Question

cns 220 week #3 – materials

1. a tensile load of 50,000 pounds is applied to a metal bar with a 0.5-inch by 0.5-inch cross-section and a length of 2 inches. under this load, the bar elastically deforms and becomes 2.007 inches. determine the modulus of elasticity (e) of the bar in psi.

Explanation:

Step1: Calculate the cross - sectional area

The cross - section of the bar is a square with side length \(s = 0.5\) inches. The area formula for a square is \(A=s\times s\).
\(A = 0.5\times0.5=\frac{0.5\times0.5}{1}= 0.25\) square inches.
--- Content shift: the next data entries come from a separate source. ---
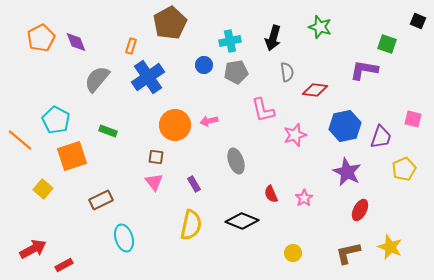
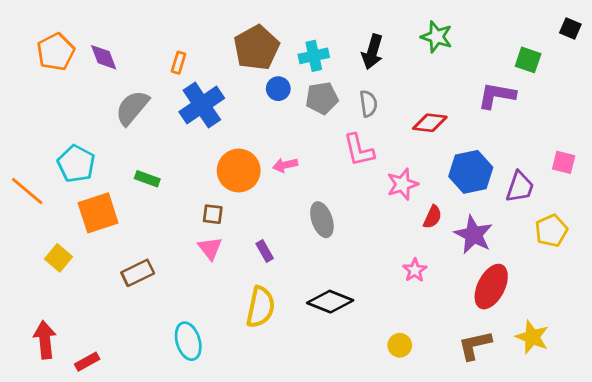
brown pentagon: (170, 23) -> (256, 48), moved
gray semicircle: (287, 72) -> (368, 104), moved
red semicircle: (271, 194) -> (433, 217), moved, turned -132
red ellipse: (360, 210) -> (491, 287), size x1.5
cyan ellipse: (124, 238) -> (188, 341), moved
red arrow: (33, 249) -> (45, 340), turned -68

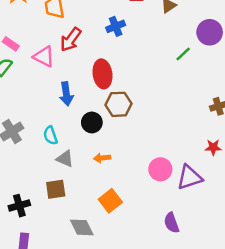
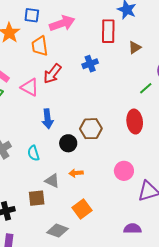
red ellipse: (102, 74) -> (135, 122), moved
gray triangle: (65, 159) -> (52, 181), moved
pink circle: (160, 169) -> (124, 171), moved
purple semicircle: (172, 223) -> (132, 229), turned 108
gray diamond: (82, 227) -> (57, 231), turned -45

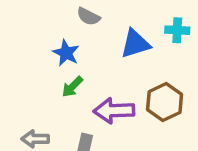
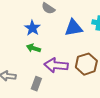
green arrow: (72, 87) -> (34, 48), turned 56

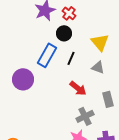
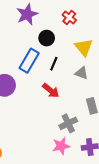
red cross: (69, 13) -> (69, 17), moved
red arrow: (78, 88) -> (51, 90), moved

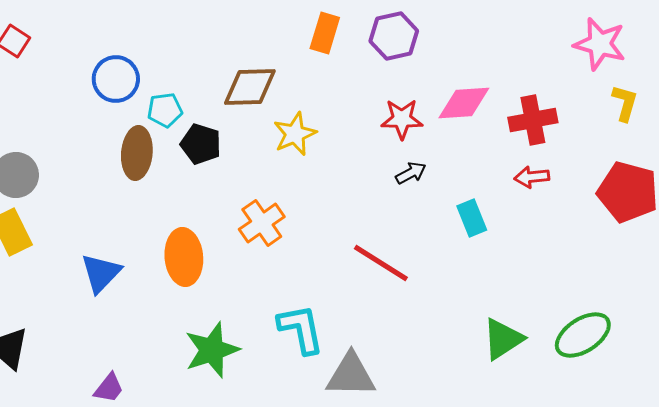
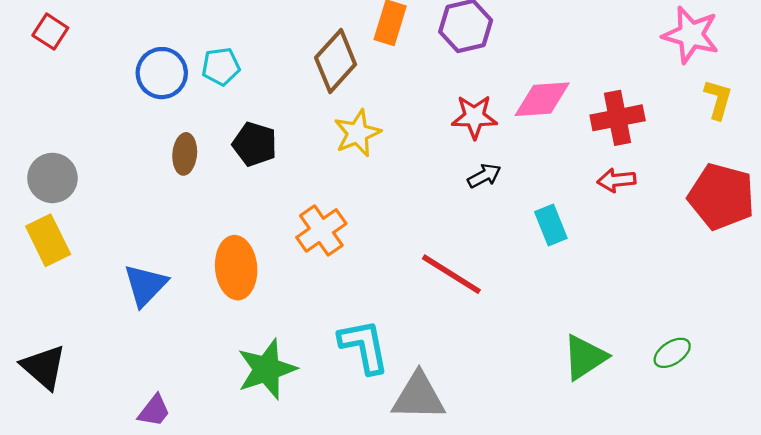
brown diamond: (250, 87) -> (336, 61), moved, turned -46
cyan pentagon: (165, 110) -> (221, 66), moved
brown ellipse: (137, 153) -> (185, 154), size x0.7
green ellipse: (583, 335) -> (672, 353), size x0.6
Step2: Calculate the stress (\(\sigma\))

Stress is given by the formula \(\sigma=\frac{F}{A}\), where \(F\) is the force (tensile load) and \(A\) is the cross - sectional area. Here, \(F = 50000\) pounds and \(A=0.25\) square inches.
\(\sigma=\frac{50000}{0.25}=200000\) PSI.

Step3: Calculate the strain (\(\epsilon\))

Strain is the ratio of the change in length (\(\Delta L\)) to the original length (\(L_0\)). The original length \(L_0 = 2\) inches and the new length \(L = 2.007\) inches. So, \(\Delta L=L - L_0=2.007 - 2=0.007\) inches.
The formula for strain is \(\epsilon=\frac{\Delta L}{L_0}\).
\(\epsilon=\frac{0.007}{2}=0.0035\).

Step4: Calculate the modulus of elasticity (\(E\))

The modulus of elasticity is given by the formula \(E = \frac{\sigma}{\epsilon}\). We know that \(\sigma = 200000\) PSI and \(\epsilon=0.0035\).
\(E=\frac{200000}{0.0035}\approx57142857.14\) PSI.

Answer:

The modulus of elasticity of the bar is approximately \(\boldsymbol{5.71\times10^{7}}\) PSI (or \(57142857.14\) PSI).